I’ve known that I was meant to be a leader since 5th grade. I’ve always been loud and a little obnoxious, so my teachers saw me as perfect for being a Peer Mediator. In middle school and high school I joined Student Council to help my classmates with whatever I could.  However, I was never confident enough in myself to really come through as a leader. When I enlisted in the military, I was put in charge of my 54-member platoon.  So I had no choice but to step up.  It was very difficult; imagine having 54 people from all over the United States, all with different backgrounds, all with different unique thinking styles, and all thinking that they know what should be done.  It was impossible to keep every single person happy and there were times when I wanted to break down and cry because I felt like I was a failure as a leader. But I made some decisions that I thought were best for the platoon as a whole, rather than what was best for each individual. There were a few who did not like me, but that’s ok. I found that that’s just a part of being a leader; some will hate you and others will follow you. It’s confidence that attracts followers, and I learned that through this experience.

What do you hope to eventually become, and why?

I would like to pursue a career in the military. My main priority right now is to graduate and get my Bachelor’s Degree, and then hopefully a Master’s. If given the opportunity I would like to move up the ranks and put my leadership skills to the test by either being in charge of another platoon or being in charge of my own company with hundreds of soldiers. I’m only 5’ tall, so I am used to people doubting me. But so far I have surprised many people.  And I don’t plan on stopping or slowing down any time soon.

How did you hear about the Society, and what made you decide to join?

I received a letter in the mail with information about the Society. I researched it online and looked through the website, and saw all the different benefits, like letters of recommendation or the scholarship awards, and I also saw the many different chapters located throughout the United States. I thought it was a great opportunity to meet other people who were leaders in their own ways and learn new tips from them.

You’re a pre-inducted member. What do you hope to get from and/or bring to your membership in the Society once inducted?
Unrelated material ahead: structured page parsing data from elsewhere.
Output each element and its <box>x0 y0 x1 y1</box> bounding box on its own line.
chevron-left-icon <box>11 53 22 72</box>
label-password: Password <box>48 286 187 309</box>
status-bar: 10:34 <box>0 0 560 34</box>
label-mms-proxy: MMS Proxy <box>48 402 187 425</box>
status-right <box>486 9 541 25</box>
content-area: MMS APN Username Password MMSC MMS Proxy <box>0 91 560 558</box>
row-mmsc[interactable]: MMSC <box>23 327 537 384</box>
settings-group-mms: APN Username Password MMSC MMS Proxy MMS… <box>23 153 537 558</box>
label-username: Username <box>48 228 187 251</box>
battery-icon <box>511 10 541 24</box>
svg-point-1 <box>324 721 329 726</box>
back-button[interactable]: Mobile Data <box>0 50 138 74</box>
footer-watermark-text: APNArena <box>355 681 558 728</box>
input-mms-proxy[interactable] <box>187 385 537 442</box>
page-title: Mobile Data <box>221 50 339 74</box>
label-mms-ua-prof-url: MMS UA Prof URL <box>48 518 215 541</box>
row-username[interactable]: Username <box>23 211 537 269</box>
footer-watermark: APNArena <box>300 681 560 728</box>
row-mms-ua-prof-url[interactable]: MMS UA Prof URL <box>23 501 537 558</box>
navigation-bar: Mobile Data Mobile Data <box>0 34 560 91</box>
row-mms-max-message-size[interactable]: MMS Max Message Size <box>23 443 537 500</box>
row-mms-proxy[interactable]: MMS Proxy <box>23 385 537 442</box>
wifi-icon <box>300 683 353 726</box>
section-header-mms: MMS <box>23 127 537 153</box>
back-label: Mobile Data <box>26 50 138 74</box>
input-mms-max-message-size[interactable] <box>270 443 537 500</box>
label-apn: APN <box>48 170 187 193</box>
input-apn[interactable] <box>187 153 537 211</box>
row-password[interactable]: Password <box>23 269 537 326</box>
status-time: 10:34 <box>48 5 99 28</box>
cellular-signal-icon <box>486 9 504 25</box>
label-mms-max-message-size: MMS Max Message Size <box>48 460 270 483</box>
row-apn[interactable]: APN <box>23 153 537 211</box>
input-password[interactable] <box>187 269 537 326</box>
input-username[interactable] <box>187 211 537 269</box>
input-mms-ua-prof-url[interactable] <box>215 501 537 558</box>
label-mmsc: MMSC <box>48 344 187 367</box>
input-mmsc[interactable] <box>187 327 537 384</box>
I hope to meet more people and expand my sphere of influence. So far, I’ve met many great people at the Speaker Broadcasts as well as my SNT group. And each person is unique in their own way. However, I’ve come across some members who are lacking the self-confidence to truly shine and be great leaders.  With my personal experience I would like to help these members realize that they really are great leaders in their own way. Self-confidence doesn’t come to anybody over night, but with the right help and the right guidance members can definitely develop that confidence.
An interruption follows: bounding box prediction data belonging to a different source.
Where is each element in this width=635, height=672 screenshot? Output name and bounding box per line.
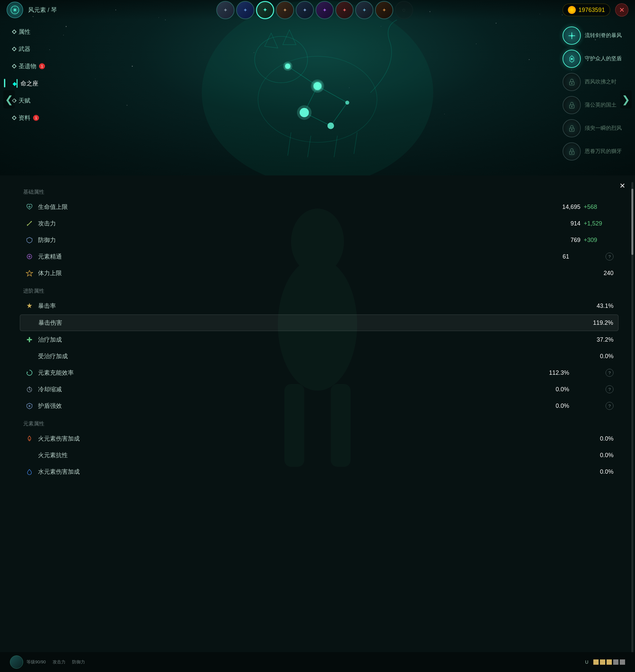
star-block-5 <box>620 659 625 665</box>
page-title: 风元素 / 琴 <box>28 6 57 14</box>
crit-rate-icon <box>25 301 34 311</box>
stat-row-pyro-res: 火元素抗性 0.0% <box>20 447 618 463</box>
char-avatar-7[interactable]: ✦ <box>335 1 354 19</box>
svg-point-14 <box>202 0 433 175</box>
stat-row-pyro-dmg: 火元素伤害加成 0.0% <box>20 431 618 446</box>
svg-point-11 <box>132 66 133 67</box>
energy-name: 元素充能效率 <box>38 369 529 377</box>
nav-item-weapon[interactable]: 武器 <box>10 44 48 54</box>
constellation-name-2: 守护众人的坚盾 <box>585 55 622 62</box>
pyro-dmg-value: 0.0% <box>574 435 613 442</box>
nav-dot <box>12 29 17 34</box>
hp-name: 生命值上限 <box>38 203 541 211</box>
char-avatar-8[interactable]: ✦ <box>355 1 373 19</box>
hydro-dmg-name: 水元素伤害加成 <box>38 468 574 476</box>
crit-dmg-value: 119.2% <box>573 319 613 327</box>
stat-row-incoming-heal: 受治疗加成 0.0% <box>20 348 618 364</box>
svg-marker-18 <box>283 30 296 45</box>
char-avatar-2[interactable]: ✦ <box>236 1 254 19</box>
em-value: 61 <box>529 253 569 260</box>
nav-item-attributes[interactable]: 属性 <box>10 26 48 37</box>
pyro-res-name: 火元素抗性 <box>38 451 574 459</box>
em-help-button[interactable]: ? <box>606 253 613 260</box>
atk-bonus: +1,529 <box>584 220 613 227</box>
next-char-button[interactable]: ❯ <box>620 90 632 109</box>
char-avatar-1[interactable]: ✦ <box>216 1 235 19</box>
cooldown-help-button[interactable]: ? <box>606 385 613 393</box>
svg-point-1 <box>66 26 67 27</box>
crit-rate-value: 43.1% <box>574 302 613 310</box>
constellation-name-6: 恩眷万民的獅牙 <box>585 148 622 155</box>
stat-row-stamina: 体力上限 240 <box>20 265 618 281</box>
constellation-item-6[interactable]: 恩眷万民的獅牙 <box>563 142 622 161</box>
nav-dot <box>12 115 17 120</box>
svg-marker-17 <box>265 33 278 48</box>
def-icon <box>25 235 34 245</box>
svg-point-43 <box>571 83 572 84</box>
header-close-button[interactable]: ✕ <box>615 3 628 17</box>
stat-row-atk: 攻击力 914 +1,529 <box>20 215 618 231</box>
constellation-item-5[interactable]: 须臾一瞬的烈风 <box>563 119 622 138</box>
nav-item-profile[interactable]: 资料 1 <box>10 112 48 123</box>
stamina-name: 体力上限 <box>38 269 574 277</box>
nav-label-profile: 资料 <box>19 114 30 122</box>
svg-point-69 <box>29 387 30 387</box>
heal-name: 治疗加成 <box>38 336 574 343</box>
svg-point-47 <box>571 129 572 130</box>
svg-point-12 <box>529 59 529 60</box>
pyro-dmg-name: 火元素伤害加成 <box>38 435 574 443</box>
char-avatar-4[interactable]: ✦ <box>276 1 294 19</box>
energy-icon <box>25 368 34 377</box>
heal-icon <box>25 335 34 344</box>
char-level-label: 等级90/90 <box>26 659 46 665</box>
def-bonus: +309 <box>584 237 613 244</box>
nav-item-constellation[interactable]: ◆ 命之座 <box>10 78 48 89</box>
svg-point-10 <box>49 49 50 50</box>
bottom-char-info: 等级90/90 攻击力 防御力 <box>10 655 85 669</box>
stats-panel: × 基础属性 生命值上限 14,695 +568 <box>0 175 635 672</box>
atk-icon <box>25 219 34 228</box>
svg-point-16 <box>255 37 308 83</box>
previous-char-button[interactable]: ❮ <box>3 90 15 109</box>
scrollbar-thumb[interactable] <box>631 189 633 255</box>
nav-dot <box>12 64 17 68</box>
char-avatar-5[interactable]: ✦ <box>296 1 314 19</box>
nav-label-weapon: 武器 <box>19 45 30 53</box>
char-avatar-6[interactable]: ✦ <box>315 1 334 19</box>
constellation-item-4[interactable]: 蒲公英的国土 <box>563 96 622 114</box>
star-block-3 <box>607 659 612 665</box>
svg-point-29 <box>283 62 292 71</box>
nav-item-artifacts[interactable]: 圣遗物 1 <box>10 61 48 71</box>
hp-bonus: +568 <box>584 204 613 211</box>
constellation-panel: 风元素 / 琴 ✦ ✦ ✦ ✦ ✦ ✦ <box>0 0 635 175</box>
svg-line-27 <box>304 112 331 126</box>
stat-row-crit-dmg: 暴击伤害 119.2% <box>20 314 618 331</box>
scrollbar[interactable] <box>631 182 633 665</box>
nav-label-talents: 天赋 <box>19 97 30 105</box>
stats-close-button[interactable]: × <box>620 181 625 191</box>
constellation-icon-4 <box>563 96 581 114</box>
atk-label: 攻击力 <box>52 659 65 665</box>
heal-value: 37.2% <box>574 336 613 343</box>
constellation-item-2[interactable]: 守护众人的坚盾 <box>563 50 622 68</box>
u-label: U <box>585 659 588 665</box>
char-avatar-9[interactable]: ✦ <box>375 1 393 19</box>
char-avatar-10[interactable]: ○ <box>395 1 413 19</box>
cooldown-value: 0.0% <box>529 386 569 393</box>
energy-help-button[interactable]: ? <box>606 369 613 377</box>
nav-item-talents[interactable]: 天赋 <box>10 95 48 106</box>
nav-dot <box>12 47 17 51</box>
svg-line-58 <box>27 225 28 225</box>
shield-help-button[interactable]: ? <box>606 402 613 410</box>
profile-badge: 1 <box>33 115 39 121</box>
constellation-item-3[interactable]: 西风吹拂之时 <box>563 73 622 91</box>
char-avatar-3[interactable]: ✦ <box>256 1 274 19</box>
constellation-item-1[interactable]: 流转剑脊的暴风 <box>563 26 622 45</box>
stat-row-crit-rate: 暴击率 43.1% <box>20 298 618 314</box>
svg-line-68 <box>29 390 31 390</box>
svg-point-37 <box>14 8 16 11</box>
svg-point-35 <box>327 123 334 129</box>
atk-name: 攻击力 <box>38 219 541 227</box>
star-block-4 <box>613 659 618 665</box>
stat-row-shield: 护盾强效 0.0% ? <box>20 398 618 414</box>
Do you have any advice for fellow members who may be considering applying for a Society scholarship, award or grant?

My advice to those who may be thinking about applying for scholarships, awards, or grants, is to just do it. I honestly didn’t think that I would receive the scholarship award, but I did!  Like the saying goes, you never know until you try. Life is a little too short for ‘what if’s.  Plus, it doesn’t even take that long to apply so the only harm is in not applying for one.

Meet Student Leadership Grant Winner Jareese Mitchell


Jareese, can you tell us a little about yourself?

I best describe myself using two quotes: “I am in the world to change the world” by Muriel Rukeyser and “Its how you deal with failure that determines how you achieve success” by David Feherty.

What do you hope to eventually become, and why?

I want to become an English teacher, but through the advocacy work I do with Planned Parenthood I’m getting some exposure to politics, which I’m finding interesting, so we will see where that leads.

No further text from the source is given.